▶ Problem description
Without pictures, return the lines from the one containing "powiatu kartuskiego" through the last line of the data below, exactly.

▶ Dataset excerpts
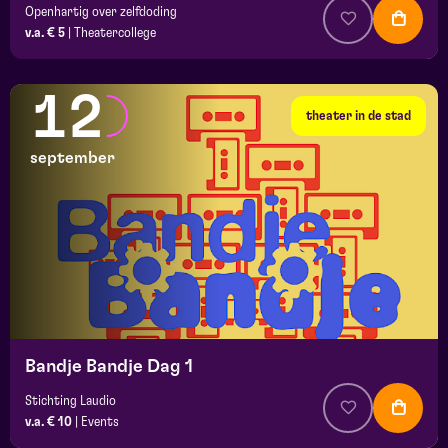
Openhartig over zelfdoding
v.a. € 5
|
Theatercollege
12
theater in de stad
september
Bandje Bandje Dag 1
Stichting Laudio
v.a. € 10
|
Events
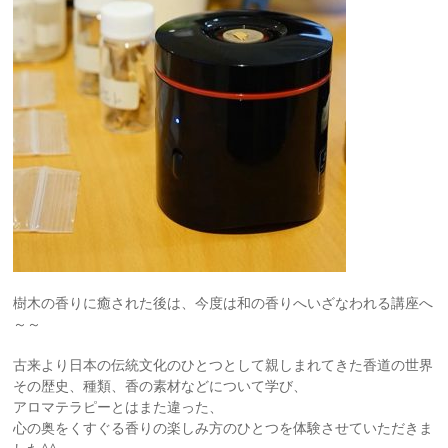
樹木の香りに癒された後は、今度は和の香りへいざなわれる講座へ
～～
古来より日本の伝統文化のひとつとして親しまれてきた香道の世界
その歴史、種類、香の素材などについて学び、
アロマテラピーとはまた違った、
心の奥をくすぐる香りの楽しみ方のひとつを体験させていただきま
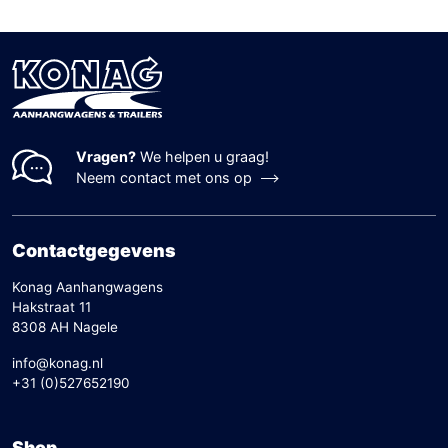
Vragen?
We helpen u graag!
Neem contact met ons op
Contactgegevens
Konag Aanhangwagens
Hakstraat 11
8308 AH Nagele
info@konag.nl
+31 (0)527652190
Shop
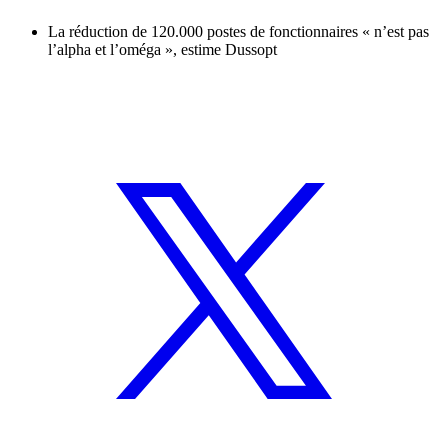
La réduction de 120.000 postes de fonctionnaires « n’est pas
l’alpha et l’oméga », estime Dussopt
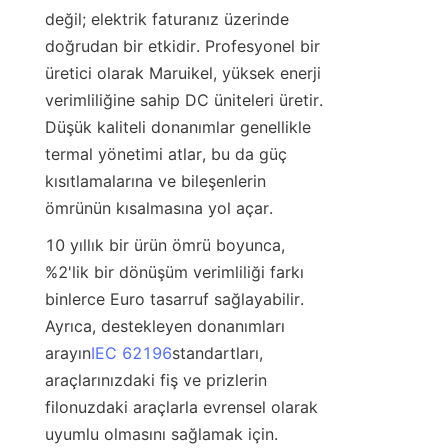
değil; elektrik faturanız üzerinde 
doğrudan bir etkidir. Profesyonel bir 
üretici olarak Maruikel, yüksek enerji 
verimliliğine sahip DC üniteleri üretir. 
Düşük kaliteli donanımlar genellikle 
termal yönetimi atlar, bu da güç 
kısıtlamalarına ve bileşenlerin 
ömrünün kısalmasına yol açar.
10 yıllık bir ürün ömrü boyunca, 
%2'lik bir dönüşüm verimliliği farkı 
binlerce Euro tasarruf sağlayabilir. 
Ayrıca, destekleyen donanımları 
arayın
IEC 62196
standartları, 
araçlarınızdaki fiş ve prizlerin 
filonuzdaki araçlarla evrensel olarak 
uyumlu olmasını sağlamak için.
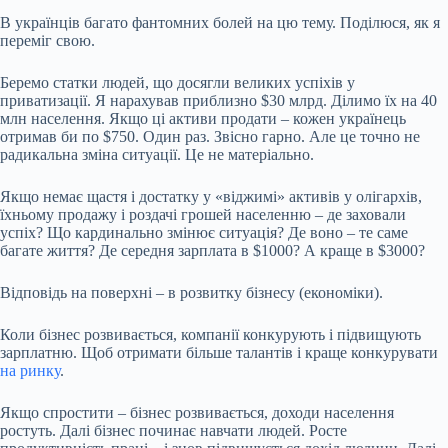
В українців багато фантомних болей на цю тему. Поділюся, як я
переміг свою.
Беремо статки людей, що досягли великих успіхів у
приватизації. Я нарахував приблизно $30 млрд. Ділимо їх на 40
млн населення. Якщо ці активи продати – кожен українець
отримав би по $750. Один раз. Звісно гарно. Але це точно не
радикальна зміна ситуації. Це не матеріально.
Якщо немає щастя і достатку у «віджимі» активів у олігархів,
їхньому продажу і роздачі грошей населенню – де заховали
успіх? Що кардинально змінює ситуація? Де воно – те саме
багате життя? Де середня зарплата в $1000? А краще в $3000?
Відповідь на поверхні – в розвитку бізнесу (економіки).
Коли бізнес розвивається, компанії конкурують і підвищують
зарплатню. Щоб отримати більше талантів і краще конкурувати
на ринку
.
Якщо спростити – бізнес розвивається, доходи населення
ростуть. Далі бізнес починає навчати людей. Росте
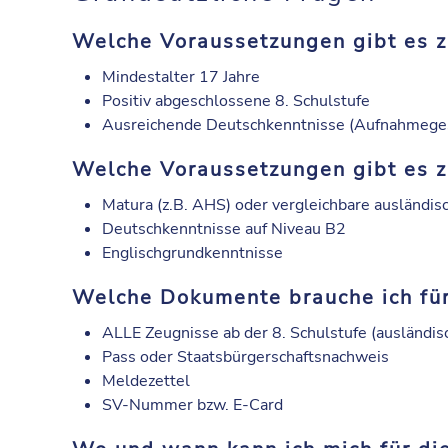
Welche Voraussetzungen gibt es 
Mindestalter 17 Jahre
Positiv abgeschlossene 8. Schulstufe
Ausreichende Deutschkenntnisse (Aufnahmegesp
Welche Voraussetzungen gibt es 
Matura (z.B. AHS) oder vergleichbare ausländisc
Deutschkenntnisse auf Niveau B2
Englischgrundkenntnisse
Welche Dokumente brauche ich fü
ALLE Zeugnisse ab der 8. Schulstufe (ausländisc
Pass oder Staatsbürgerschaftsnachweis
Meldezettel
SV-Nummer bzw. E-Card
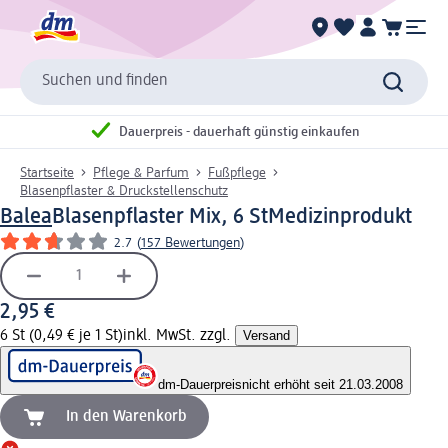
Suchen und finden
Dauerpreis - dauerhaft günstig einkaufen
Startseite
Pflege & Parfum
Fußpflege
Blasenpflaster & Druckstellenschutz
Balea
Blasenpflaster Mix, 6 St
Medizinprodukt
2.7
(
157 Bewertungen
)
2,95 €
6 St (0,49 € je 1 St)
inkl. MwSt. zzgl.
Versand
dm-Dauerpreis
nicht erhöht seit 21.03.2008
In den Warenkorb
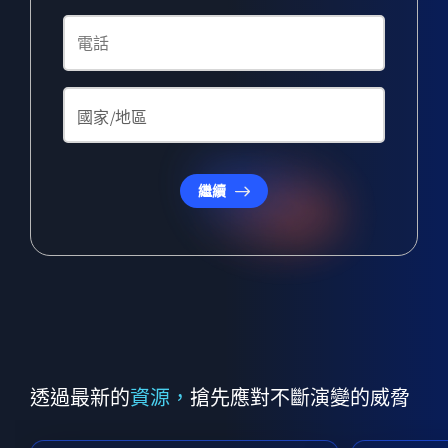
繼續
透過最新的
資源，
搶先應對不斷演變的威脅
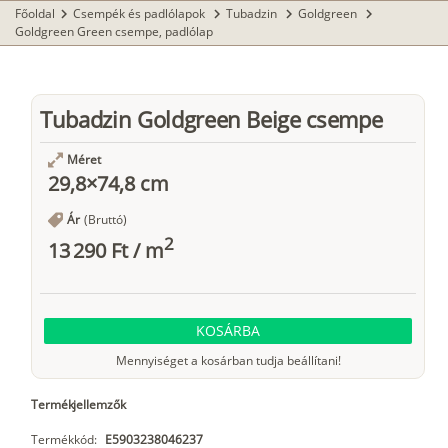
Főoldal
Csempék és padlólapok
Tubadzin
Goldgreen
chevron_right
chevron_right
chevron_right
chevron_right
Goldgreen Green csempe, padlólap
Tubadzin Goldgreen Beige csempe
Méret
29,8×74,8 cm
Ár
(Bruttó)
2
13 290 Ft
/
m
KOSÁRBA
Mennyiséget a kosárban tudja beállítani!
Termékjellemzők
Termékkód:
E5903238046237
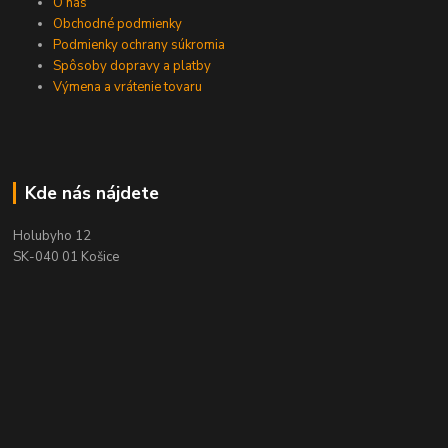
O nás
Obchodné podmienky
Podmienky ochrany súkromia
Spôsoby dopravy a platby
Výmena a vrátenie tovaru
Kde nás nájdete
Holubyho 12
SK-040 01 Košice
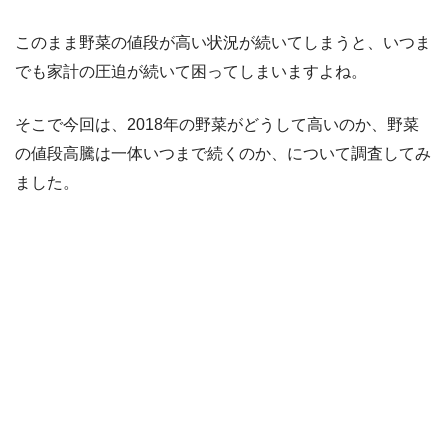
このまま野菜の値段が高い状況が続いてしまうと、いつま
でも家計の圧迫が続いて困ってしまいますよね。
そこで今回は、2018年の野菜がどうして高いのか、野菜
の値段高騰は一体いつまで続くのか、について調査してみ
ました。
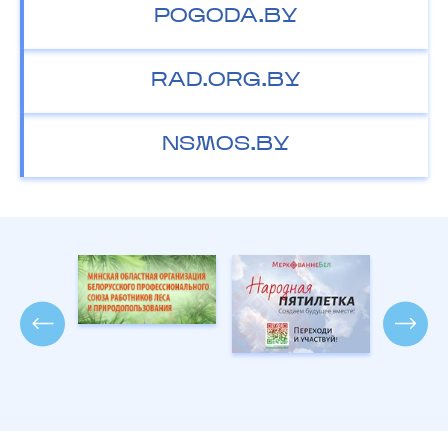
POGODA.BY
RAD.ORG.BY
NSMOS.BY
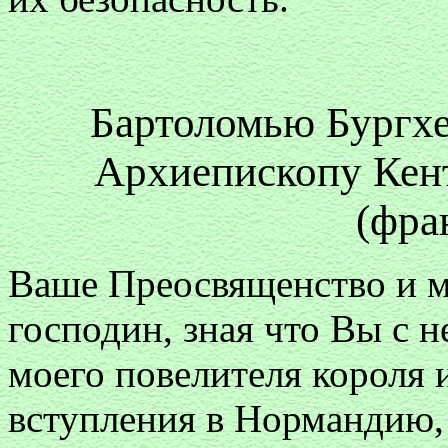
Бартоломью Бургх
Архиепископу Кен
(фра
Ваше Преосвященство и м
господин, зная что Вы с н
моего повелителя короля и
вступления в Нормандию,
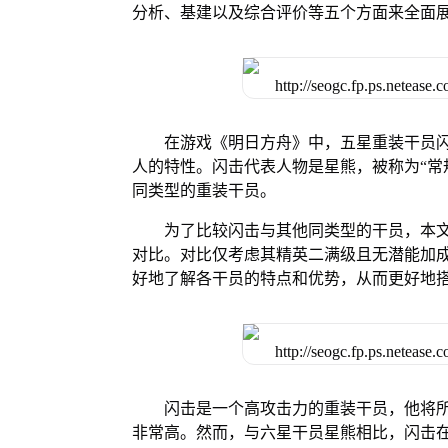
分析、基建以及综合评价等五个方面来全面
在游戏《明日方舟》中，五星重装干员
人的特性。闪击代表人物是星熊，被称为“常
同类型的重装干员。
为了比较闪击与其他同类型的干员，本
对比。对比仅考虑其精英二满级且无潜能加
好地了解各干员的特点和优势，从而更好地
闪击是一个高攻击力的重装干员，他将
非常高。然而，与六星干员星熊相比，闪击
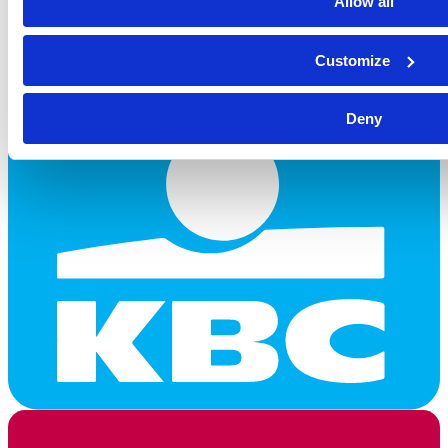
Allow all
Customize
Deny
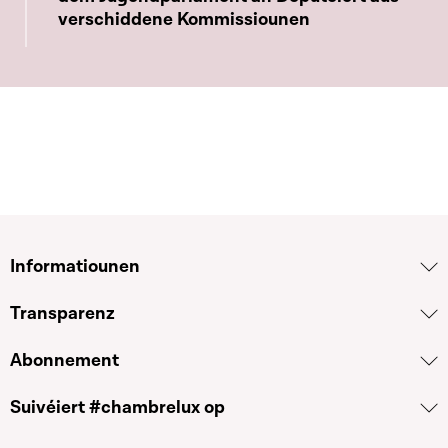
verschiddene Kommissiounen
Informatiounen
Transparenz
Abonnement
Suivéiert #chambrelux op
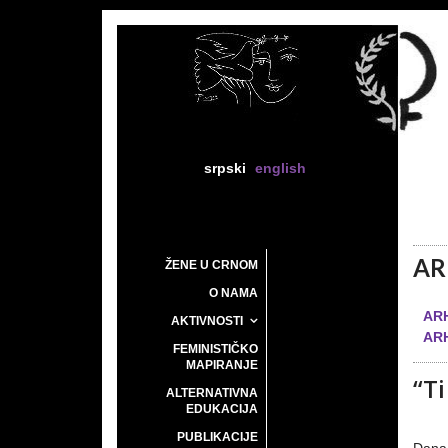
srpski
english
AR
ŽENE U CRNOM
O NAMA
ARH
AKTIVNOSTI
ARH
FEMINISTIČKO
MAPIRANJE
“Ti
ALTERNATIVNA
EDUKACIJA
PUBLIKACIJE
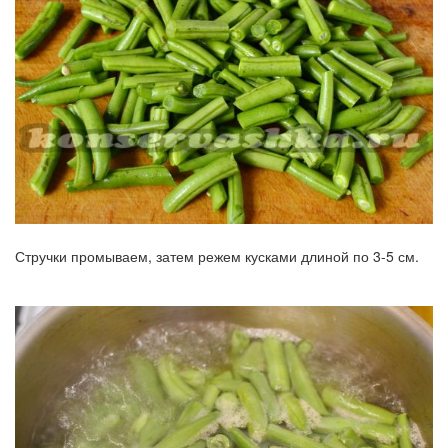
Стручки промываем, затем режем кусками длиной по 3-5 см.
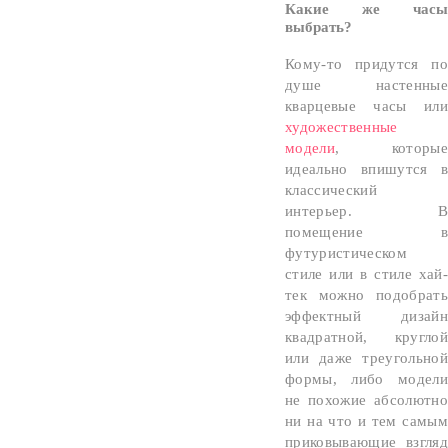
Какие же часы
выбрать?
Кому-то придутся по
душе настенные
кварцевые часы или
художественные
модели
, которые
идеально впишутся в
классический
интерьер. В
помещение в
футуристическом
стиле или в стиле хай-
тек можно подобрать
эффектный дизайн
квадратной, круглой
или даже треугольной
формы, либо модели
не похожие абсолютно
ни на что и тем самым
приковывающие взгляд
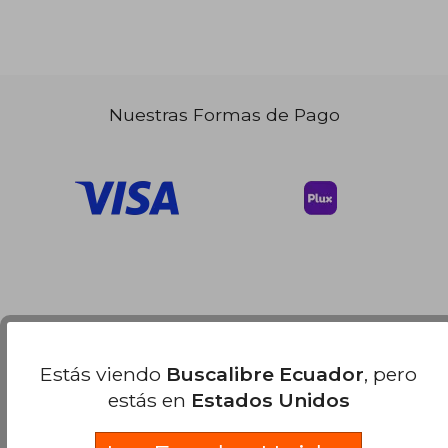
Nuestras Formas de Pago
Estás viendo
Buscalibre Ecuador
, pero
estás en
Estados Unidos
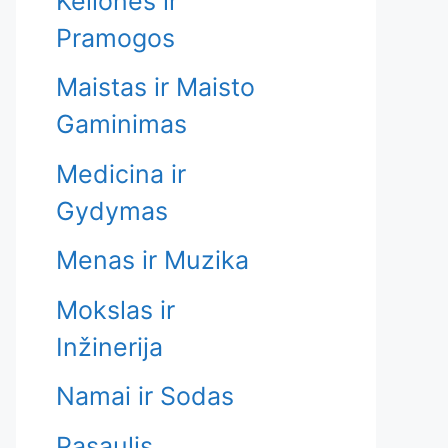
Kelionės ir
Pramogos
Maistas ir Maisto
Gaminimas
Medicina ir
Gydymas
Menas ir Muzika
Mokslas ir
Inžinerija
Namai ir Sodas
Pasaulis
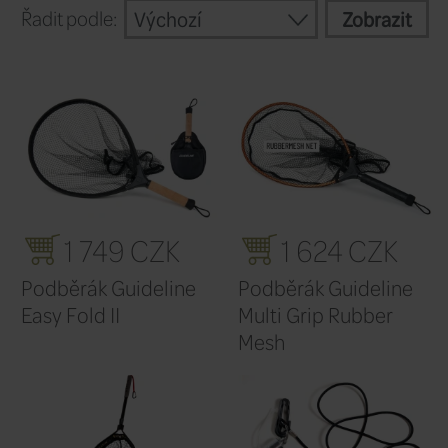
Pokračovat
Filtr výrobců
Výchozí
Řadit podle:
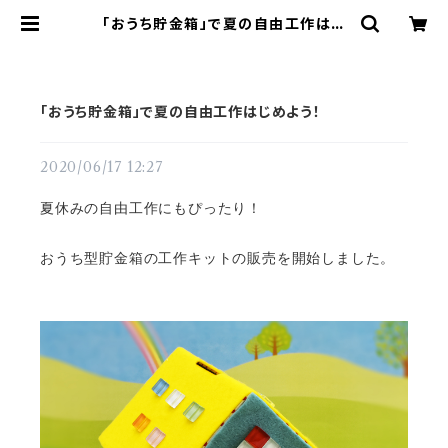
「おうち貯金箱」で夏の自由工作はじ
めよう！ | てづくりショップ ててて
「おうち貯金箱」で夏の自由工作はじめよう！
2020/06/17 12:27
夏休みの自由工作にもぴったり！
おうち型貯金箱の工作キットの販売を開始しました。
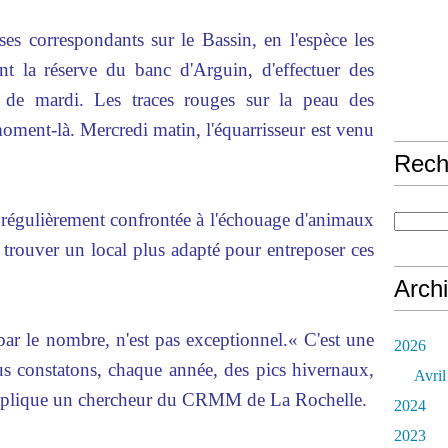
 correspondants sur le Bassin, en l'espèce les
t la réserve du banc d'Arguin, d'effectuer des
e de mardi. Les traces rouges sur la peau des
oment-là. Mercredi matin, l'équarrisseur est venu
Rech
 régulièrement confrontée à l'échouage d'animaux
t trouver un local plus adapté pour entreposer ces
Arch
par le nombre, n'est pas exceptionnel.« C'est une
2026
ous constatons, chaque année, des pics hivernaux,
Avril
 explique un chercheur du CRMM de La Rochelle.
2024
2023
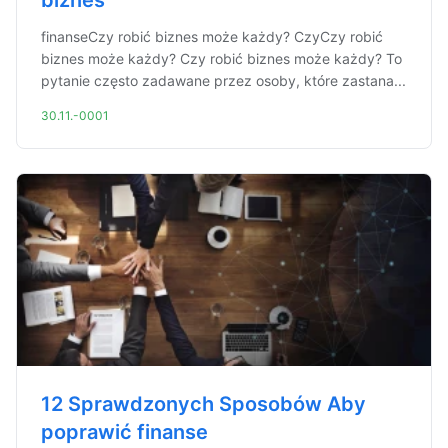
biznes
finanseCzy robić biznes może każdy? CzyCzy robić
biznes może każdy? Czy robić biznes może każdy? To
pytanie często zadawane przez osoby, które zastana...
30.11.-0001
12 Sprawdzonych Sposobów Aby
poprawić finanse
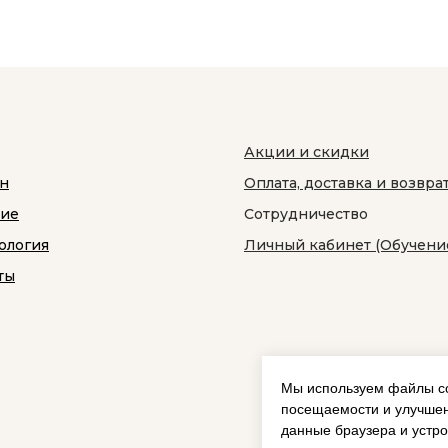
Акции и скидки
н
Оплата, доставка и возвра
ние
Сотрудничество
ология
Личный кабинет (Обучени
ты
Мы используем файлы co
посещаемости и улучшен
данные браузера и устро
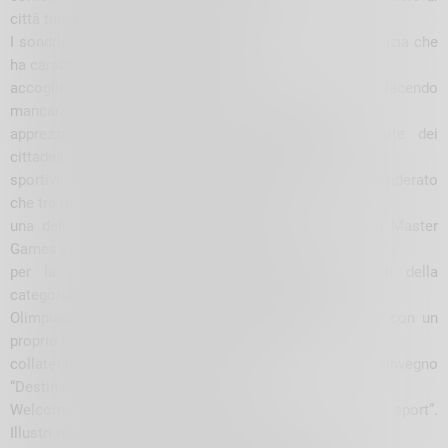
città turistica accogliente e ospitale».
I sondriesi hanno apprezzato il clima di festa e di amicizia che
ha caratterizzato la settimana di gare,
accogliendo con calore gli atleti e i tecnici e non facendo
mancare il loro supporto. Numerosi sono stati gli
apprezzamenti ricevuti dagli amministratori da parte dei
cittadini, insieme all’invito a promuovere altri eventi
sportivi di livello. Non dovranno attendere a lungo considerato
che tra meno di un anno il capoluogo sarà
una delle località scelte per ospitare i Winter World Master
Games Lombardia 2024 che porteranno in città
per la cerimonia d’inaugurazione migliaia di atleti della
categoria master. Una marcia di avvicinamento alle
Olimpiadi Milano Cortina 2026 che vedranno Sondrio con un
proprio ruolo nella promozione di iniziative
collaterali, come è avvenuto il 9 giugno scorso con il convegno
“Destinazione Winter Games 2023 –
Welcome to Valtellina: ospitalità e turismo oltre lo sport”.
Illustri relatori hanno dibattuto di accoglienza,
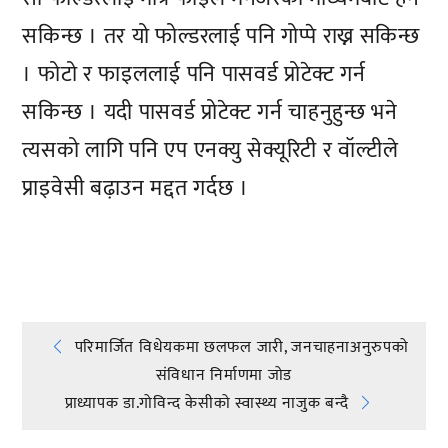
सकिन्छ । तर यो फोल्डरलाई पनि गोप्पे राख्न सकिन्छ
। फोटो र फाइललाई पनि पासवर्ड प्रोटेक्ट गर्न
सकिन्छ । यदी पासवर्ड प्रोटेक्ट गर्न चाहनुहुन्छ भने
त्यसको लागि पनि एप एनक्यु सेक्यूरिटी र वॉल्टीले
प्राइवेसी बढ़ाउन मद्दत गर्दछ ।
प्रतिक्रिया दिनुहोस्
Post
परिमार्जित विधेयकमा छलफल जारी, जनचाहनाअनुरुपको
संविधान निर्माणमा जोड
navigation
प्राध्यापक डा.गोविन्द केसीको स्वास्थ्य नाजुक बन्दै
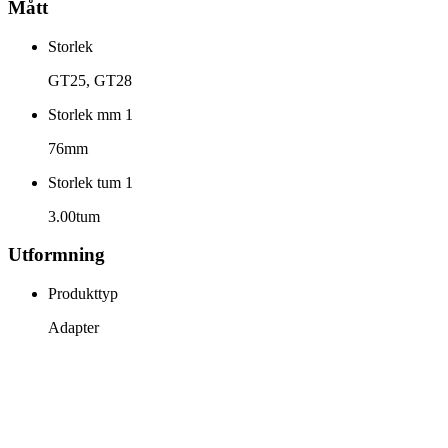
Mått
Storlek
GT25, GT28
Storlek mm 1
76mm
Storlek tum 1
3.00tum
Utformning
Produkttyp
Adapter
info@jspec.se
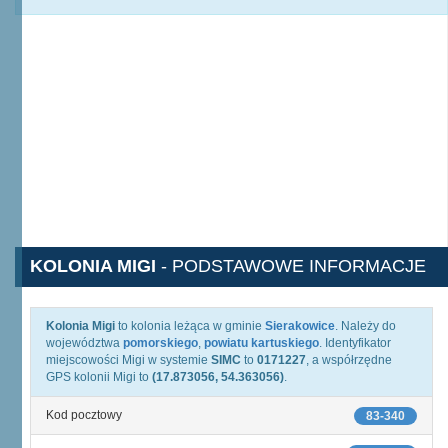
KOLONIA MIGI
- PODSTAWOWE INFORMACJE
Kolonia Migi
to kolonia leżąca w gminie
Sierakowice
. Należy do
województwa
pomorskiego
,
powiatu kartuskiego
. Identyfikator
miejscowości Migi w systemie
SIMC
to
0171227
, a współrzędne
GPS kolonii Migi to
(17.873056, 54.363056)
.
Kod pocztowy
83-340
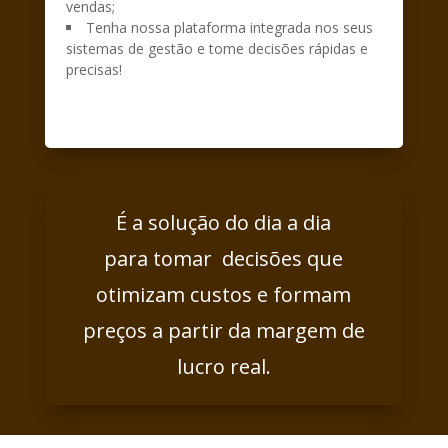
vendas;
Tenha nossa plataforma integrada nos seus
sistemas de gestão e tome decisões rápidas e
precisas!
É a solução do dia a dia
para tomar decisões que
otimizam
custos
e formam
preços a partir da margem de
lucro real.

▶ Finished exercise
powiatu kartuskiego
. Identyfikator
miejscowości Migi w systemie
SIMC
to
0171227
, a współrzędne
GPS kolonii Migi to
(17.873056, 54.363056)
.
Kod pocztowy
83-340
vendas;
Tenha nossa plataforma integrada nos seus
sistemas de gestão e tome decisões rápidas e
precisas!
É a solução do dia a dia
para tomar decisões que
otimizam
custos
e formam
preços a partir da margem de
lucro real.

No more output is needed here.